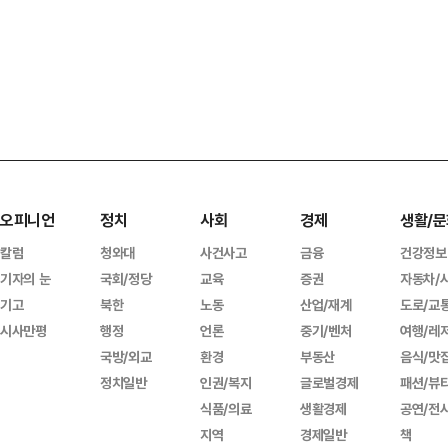
오피니언
정치
사회
경제
생활/문
칼럼
청와대
사건사고
금융
건강정보
기자의 눈
국회/정당
교육
증권
자동차/
기고
북한
노동
산업/재계
도로/교
시사만평
행정
언론
중기/벤처
여행/레
국방/외교
환경
부동산
음식/맛
정치일반
인권/복지
글로벌경제
패션/뷰
식품/의료
생활경제
공연/전
지역
경제일반
책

▶ EXERCISE REQUIREMENTS
All text in the material above must be written out exactly; the images are to be skipped.

▶ TASK OUTPUT
오피니언
정치
사회
경제
생활/문
칼럼
청와대
사건사고
금융
건강정보
기자의 눈
국회/정당
교육
증권
자동차/
기고
북한
노동
산업/재계
도로/교
시사만평
행정
언론
중기/벤처
여행/레
국방/외교
환경
부동산
음식/맛
정치일반
인권/복지
글로벌경제
패션/뷰
식품/의료
생활경제
공연/전
지역
경제일반
책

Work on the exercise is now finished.